- Recorded information

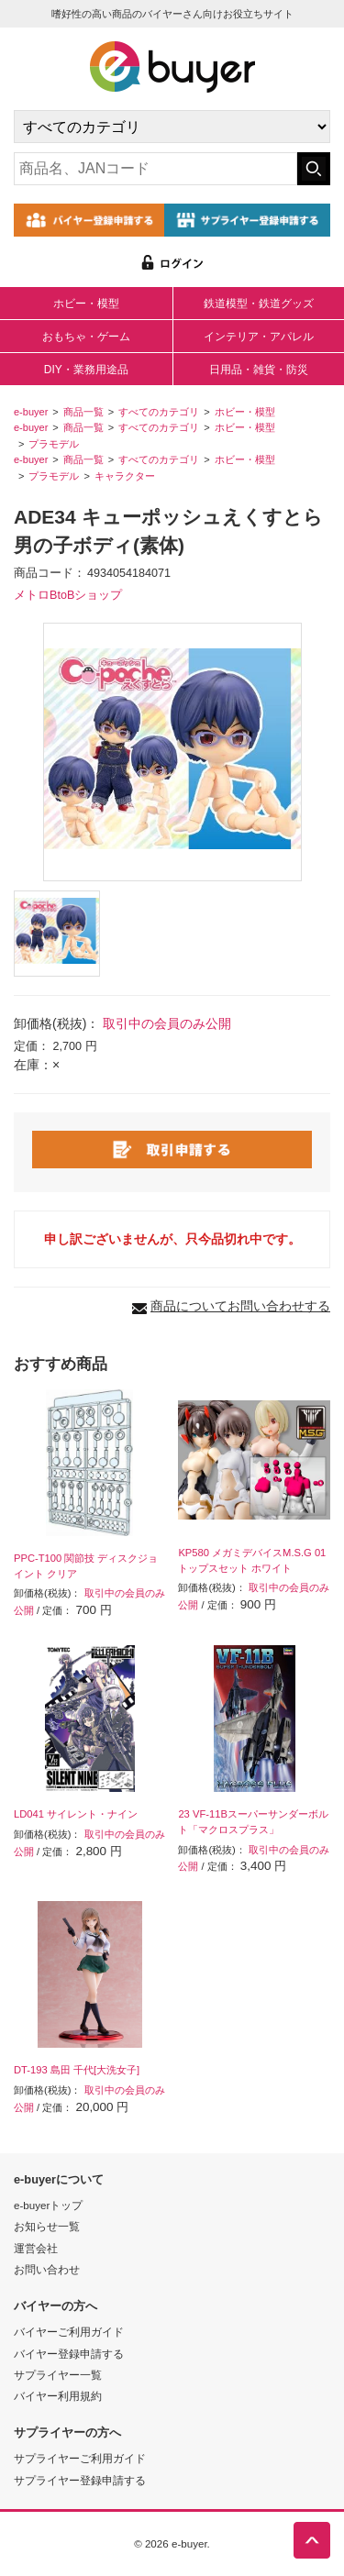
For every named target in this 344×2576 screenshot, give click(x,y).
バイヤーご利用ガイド (69, 2332)
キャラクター (124, 475)
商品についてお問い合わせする (240, 1306)
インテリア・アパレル (259, 336)
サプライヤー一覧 (58, 2375)
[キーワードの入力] (155, 168)
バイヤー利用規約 (58, 2396)
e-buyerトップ (48, 2205)
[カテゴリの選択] (172, 126)
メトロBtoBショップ (68, 595)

- Work to complete
Every line above goes into your copy exactly; no images go in.

- Solution
For every named target in this 344×2576 screenshot, give click(x,y).
バイヤーご利用ガイド (69, 2332)
キャラクター (124, 475)
商品についてお問い合わせする (240, 1306)
インテリア・アパレル (259, 336)
サプライヤー一覧 (58, 2375)
[キーワードの入力] (155, 168)
バイヤー利用規約 (58, 2396)
e-buyerトップ (48, 2205)
[カテゴリの選択] (172, 126)
メトロBtoBショップ (68, 595)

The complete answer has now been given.